Source code for elasticai.creator.nn.fixed_point.conv1d.testbench

import math
from abc import abstractmethod
from collections import defaultdict
from typing import Protocol

from elasticai.creator.file_generation.savable import Path
from elasticai.creator.file_generation.template import (
    InProjectTemplate,
    module_to_package,
)
from elasticai.creator.nn.fixed_point.number_converter import FXPParams, NumberConverter
from elasticai.creator.vhdl.design.ports import Port
from elasticai.creator.vhdl.simulated_layer import Testbench




[docs]
class Conv1dDesignProtocol(Protocol):
    @property
    @abstractmethod
    def name(self) -> str: ...

    @property
    @abstractmethod
    def input_signal_length(self) -> int: ...

    @property
    @abstractmethod
    def port(self) -> Port: ...

    @property
    @abstractmethod
    def kernel_size(self) -> int: ...

    @property
    @abstractmethod
    def in_channels(self) -> int: ...

    @property
    @abstractmethod
    def out_channels(self) -> int: ...






[docs]
class Conv1dTestbench(Testbench):
    def __init__(self, name: str, uut: Conv1dDesignProtocol, fxp_params: FXPParams):
        self._converter = NumberConverter(fxp_params)
        self._converter_for_batch = NumberConverter(
            FXPParams(8, 0)
        )  # max for 255 lines of inputs
        self._name = name
        self._uut_name = uut.name
        self._input_signal_length = uut.input_signal_length
        self._in_channels = uut.in_channels
        self._out_channels = uut.out_channels
        self._x_address_width = uut.port["x_address"].width
        self._fxp_params = fxp_params
        self._converter = NumberConverter(self._fxp_params)
        self._kernel_size = uut.kernel_size
        self._output_signal_length = math.floor(
            self._input_signal_length - self._kernel_size + 1
        )
        self._y_address_width = uut.port["y_address"].width



[docs]
    def save_to(self, destination: Path):
        template = InProjectTemplate(
            package=module_to_package(self.__module__),
            file_name="testbench.tpl.vhd",
            parameters={
                "testbench_name": self.name,
                "input_signal_length": str(self._input_signal_length),
                "in_channels": str(self._in_channels),
                "out_channels": str(self._out_channels),
                "total_bits": str(self._fxp_params.total_bits),
                "x_address_width": str(self._x_address_width),
                "output_signal_length": str(self._output_signal_length),
                "y_address_width": str(self._y_address_width),
                "uut_name": self._uut_name,
            },
        )
        destination.create_subpath(self.name).as_file(".vhd").write(template)



    @property
    def name(self) -> str:
        return self._name



[docs]
    def prepare_inputs(self, *inputs) -> list[dict]:
        batches = inputs[0]
        prepared_inputs = []
        for batch in batches:
            prepared_inputs.append({})
            for channel_id, channel in enumerate(batch):
                for time_step_id, time_step_val in enumerate(channel):
                    prepared_inputs[-1][f"x_{channel_id}_{time_step_id}"] = (
                        self._converter.rational_to_bits(time_step_val)
                    )

        return prepared_inputs





[docs]
    def parse_reported_content(self, content: list[str]) -> list[list[list[float]]]:
        """
        This function parses the reported content, which is just a list of strings.
        All lines starting with 'output_text:' are considered as a result of the testbench.
        These results will be stacked for each batch.
        So you get a list[list[list[float]]] which is similar to batch[out channels[output neurons[float]]].
        For each item reported it is checked if the string starts with 'result: '.
        If so the remaining part will be split by ','. The first number gives the batch.
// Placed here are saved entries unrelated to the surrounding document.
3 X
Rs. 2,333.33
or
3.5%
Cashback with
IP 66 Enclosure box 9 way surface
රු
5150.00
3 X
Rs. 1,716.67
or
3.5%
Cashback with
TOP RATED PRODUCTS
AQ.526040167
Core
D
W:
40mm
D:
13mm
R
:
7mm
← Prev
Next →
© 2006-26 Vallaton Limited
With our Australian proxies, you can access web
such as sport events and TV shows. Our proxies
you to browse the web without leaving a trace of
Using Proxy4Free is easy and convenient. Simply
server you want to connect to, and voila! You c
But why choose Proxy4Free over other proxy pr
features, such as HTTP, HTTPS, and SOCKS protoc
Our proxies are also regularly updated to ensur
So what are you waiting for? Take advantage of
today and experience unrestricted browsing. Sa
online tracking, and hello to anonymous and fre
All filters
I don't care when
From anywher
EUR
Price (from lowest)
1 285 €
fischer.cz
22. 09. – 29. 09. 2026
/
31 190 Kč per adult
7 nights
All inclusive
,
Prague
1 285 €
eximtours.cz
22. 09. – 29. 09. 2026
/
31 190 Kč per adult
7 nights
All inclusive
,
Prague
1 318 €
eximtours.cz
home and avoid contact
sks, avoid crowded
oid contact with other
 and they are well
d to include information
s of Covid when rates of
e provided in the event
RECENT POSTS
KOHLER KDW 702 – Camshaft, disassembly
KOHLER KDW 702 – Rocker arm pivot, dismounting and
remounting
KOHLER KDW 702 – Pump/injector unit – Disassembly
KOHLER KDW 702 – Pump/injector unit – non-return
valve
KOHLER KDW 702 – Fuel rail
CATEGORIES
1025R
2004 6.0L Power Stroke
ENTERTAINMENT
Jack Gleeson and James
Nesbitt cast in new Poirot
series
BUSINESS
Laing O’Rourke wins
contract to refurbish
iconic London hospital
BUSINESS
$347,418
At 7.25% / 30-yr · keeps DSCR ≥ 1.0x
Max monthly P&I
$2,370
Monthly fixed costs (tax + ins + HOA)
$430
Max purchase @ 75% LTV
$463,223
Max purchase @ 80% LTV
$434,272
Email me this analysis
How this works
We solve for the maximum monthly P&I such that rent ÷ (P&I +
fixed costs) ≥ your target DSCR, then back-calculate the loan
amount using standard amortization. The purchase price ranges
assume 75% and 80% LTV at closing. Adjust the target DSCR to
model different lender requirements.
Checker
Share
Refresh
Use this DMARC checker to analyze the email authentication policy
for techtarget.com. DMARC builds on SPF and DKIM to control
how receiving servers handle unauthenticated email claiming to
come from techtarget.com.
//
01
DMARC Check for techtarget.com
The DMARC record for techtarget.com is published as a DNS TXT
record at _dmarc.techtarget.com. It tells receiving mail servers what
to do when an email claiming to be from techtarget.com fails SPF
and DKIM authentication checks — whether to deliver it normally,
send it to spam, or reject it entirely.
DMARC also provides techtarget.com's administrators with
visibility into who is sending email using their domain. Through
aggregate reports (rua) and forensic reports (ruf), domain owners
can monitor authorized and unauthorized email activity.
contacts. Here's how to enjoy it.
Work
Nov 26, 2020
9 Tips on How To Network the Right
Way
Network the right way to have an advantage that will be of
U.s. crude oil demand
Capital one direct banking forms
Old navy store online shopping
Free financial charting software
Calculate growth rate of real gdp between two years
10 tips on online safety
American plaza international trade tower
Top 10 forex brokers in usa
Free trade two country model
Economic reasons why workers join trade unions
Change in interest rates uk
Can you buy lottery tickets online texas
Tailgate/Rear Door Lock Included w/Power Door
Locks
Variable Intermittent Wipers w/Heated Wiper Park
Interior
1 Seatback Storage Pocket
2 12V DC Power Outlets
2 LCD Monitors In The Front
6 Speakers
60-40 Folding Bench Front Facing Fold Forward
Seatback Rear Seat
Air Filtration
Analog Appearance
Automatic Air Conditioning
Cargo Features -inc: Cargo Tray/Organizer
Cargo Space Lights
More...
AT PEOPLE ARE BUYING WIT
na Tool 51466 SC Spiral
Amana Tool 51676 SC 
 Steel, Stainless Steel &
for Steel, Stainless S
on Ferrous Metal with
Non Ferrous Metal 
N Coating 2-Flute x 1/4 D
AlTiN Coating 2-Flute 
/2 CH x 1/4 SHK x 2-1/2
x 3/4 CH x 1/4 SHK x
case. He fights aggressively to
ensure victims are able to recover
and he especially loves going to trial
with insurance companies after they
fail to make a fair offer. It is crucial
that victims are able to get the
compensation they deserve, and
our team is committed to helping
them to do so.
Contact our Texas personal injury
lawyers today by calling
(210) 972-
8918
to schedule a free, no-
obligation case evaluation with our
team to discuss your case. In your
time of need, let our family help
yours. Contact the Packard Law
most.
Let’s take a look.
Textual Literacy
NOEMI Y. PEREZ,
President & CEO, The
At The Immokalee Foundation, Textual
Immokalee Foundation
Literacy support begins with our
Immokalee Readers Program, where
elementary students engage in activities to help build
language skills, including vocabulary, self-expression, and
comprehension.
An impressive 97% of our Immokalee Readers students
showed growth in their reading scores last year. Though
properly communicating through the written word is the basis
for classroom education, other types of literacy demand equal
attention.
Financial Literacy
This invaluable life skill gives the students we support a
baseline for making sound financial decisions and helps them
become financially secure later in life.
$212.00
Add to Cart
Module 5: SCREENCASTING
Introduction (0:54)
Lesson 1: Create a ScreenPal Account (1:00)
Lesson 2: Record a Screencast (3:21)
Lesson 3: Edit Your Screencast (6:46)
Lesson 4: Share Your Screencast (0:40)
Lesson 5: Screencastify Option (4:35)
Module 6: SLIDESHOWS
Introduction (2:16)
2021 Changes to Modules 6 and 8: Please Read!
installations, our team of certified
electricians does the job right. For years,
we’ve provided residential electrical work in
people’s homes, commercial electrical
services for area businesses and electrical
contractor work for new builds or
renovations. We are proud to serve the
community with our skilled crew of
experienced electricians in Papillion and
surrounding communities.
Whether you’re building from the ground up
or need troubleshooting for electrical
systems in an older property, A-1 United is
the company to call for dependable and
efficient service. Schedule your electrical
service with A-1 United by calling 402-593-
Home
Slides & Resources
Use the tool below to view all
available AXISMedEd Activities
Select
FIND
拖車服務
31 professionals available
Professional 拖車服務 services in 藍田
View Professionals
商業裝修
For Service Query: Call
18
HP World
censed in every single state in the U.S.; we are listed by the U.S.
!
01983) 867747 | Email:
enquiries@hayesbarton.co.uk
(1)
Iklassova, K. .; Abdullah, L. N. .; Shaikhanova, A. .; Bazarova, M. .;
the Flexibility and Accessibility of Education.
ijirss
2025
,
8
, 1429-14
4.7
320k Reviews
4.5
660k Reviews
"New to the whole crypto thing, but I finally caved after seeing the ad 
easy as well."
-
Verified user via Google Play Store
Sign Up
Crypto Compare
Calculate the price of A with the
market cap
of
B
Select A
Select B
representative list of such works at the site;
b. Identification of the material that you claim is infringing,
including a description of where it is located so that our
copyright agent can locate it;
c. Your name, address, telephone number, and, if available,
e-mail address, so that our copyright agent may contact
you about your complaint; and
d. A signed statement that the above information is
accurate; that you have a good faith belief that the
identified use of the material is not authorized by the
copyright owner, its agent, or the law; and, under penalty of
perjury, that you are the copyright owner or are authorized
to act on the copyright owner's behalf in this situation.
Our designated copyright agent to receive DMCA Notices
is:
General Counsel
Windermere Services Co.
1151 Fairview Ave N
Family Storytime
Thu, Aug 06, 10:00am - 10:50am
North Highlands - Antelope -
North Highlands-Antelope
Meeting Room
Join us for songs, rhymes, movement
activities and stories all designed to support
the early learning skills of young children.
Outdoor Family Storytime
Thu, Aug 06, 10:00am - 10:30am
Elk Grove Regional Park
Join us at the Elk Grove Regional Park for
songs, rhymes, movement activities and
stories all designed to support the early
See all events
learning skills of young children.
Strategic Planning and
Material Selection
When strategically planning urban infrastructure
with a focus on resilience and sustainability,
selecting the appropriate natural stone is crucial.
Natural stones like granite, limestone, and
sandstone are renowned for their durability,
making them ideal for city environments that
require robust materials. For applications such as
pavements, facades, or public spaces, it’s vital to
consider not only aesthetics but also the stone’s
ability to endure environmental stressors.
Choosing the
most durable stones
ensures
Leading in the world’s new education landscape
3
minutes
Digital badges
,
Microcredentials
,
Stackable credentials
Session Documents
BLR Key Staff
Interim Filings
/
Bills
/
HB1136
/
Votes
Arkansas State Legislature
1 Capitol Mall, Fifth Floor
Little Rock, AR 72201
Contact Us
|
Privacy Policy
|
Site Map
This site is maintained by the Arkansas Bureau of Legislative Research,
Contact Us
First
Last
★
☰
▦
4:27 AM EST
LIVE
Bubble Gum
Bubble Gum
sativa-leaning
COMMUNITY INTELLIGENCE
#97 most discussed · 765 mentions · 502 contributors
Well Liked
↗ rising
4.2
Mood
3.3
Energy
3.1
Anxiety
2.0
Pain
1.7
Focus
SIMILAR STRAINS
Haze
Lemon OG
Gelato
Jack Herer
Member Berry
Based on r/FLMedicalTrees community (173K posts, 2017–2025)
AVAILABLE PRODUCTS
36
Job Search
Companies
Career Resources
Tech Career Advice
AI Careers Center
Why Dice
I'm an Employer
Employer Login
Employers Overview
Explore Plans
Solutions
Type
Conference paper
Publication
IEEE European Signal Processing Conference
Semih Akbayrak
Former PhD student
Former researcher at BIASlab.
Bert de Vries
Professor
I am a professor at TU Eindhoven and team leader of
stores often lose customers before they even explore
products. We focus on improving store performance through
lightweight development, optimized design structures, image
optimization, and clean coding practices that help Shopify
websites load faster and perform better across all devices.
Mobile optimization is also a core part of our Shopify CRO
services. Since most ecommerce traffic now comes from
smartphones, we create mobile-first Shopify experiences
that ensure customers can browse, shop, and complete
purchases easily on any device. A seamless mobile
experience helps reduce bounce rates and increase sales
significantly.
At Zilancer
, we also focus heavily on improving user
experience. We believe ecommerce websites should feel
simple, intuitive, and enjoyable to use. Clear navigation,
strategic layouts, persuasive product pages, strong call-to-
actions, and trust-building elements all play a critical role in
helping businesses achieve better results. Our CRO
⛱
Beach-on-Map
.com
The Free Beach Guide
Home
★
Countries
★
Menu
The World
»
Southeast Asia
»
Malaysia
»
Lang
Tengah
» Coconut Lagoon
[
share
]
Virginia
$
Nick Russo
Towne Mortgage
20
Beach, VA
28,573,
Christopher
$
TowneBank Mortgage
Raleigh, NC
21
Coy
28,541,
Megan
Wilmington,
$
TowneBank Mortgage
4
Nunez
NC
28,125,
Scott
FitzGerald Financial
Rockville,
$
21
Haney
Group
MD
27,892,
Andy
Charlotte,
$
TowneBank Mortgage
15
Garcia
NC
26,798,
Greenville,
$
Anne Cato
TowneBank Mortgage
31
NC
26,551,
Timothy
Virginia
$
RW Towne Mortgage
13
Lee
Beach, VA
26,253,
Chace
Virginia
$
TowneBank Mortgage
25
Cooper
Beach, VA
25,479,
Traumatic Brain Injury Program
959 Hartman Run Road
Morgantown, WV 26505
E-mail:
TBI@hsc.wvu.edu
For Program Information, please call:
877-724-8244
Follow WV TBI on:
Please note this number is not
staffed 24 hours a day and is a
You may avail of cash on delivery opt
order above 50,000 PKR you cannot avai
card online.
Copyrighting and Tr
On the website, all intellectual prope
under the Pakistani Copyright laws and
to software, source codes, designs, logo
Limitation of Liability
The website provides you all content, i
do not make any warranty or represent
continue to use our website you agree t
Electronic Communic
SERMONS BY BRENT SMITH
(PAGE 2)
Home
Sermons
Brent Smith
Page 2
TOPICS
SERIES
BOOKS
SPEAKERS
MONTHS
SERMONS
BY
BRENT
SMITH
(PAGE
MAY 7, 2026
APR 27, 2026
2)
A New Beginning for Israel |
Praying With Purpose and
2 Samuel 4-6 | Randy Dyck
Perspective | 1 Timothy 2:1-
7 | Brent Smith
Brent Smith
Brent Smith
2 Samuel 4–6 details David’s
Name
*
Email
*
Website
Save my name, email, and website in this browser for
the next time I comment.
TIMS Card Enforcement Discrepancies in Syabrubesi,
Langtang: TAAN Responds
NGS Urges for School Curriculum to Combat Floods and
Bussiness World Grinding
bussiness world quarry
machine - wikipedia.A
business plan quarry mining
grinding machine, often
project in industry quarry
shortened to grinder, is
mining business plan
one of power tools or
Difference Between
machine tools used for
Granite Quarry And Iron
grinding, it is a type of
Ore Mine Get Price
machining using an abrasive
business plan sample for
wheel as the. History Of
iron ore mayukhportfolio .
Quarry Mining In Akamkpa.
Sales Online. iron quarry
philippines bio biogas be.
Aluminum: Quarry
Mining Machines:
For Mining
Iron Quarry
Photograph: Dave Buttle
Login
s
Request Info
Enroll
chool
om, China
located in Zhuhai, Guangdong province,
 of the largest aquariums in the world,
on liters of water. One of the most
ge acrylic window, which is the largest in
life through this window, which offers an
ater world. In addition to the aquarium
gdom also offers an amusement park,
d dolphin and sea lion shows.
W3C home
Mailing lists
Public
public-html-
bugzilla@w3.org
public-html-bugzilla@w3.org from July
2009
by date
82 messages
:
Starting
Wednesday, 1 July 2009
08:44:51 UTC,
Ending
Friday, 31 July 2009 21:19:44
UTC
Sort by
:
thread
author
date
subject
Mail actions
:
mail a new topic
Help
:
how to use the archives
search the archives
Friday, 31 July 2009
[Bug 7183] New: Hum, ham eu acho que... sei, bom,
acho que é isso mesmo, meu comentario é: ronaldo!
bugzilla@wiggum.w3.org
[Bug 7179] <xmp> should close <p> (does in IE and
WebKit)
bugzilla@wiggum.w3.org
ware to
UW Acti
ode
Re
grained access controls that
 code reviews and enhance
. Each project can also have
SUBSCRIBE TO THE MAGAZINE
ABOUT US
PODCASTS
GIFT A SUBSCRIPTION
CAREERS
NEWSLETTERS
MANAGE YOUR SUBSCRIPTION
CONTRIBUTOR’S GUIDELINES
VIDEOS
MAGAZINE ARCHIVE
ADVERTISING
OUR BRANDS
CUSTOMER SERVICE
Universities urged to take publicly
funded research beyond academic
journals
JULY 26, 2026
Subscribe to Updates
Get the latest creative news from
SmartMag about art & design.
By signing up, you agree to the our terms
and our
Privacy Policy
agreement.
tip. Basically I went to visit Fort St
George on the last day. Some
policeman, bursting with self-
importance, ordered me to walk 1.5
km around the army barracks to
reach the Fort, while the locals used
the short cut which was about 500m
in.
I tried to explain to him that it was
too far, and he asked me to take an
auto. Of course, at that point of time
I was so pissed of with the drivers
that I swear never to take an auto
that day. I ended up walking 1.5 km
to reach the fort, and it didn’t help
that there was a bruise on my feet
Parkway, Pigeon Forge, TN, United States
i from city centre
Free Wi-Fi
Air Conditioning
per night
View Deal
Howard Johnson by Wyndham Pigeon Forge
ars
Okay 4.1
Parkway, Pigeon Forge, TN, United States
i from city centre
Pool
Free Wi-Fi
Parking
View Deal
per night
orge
The second the result.
        The channels are greedy guessed.
        We do so by taking the first X-values, where X is the number of values per channel.
        After we have enough values for the channel, we increase the channel number.
        If you report not enough values per channel, this will look like the last channel has not reported enough values.
        """

        def split_list(a_list):
            print("len(a_list): ", len(a_list))
            print("self._out_channels: ", self._out_channels)
            out_channel_length = len(a_list) // self._out_channels
            new_list = list()
            out_channel_counter = (
                -1
            )  # start with -1 because it will be increased in first iteration of loop
            for i, value in enumerate(a_list):
                if i % out_channel_length == 0:
                    new_list.append(list())
                    out_channel_counter += 1
                new_list[out_channel_counter].append(value)
            return new_list

        results_dict = defaultdict(list)
        print()
        for line in map(str.strip, content):
            if line.startswith("result: "):
                batch_text = line.split(":")[1].split(",")[0][1:]
                output_text = line.split(":")[1].split(",")[1][0:]
                print("output_text: ", output_text)
                batch = int(self._converter_for_batch.bits_to_rational(batch_text))
                if "U" not in line.split(":")[1].split(",")[1][1:]:
                    output = self._converter.bits_to_rational(output_text)
                else:
                    output = output_text
                results_dict[batch].append(output)
            else:
                print(line)
        results = list()
        for x in results_dict.items():
            results.append(split_list(x[1]))
        print("results: ", results)
        if len(results) == 0:
            raise Exception(content)
        return list(results)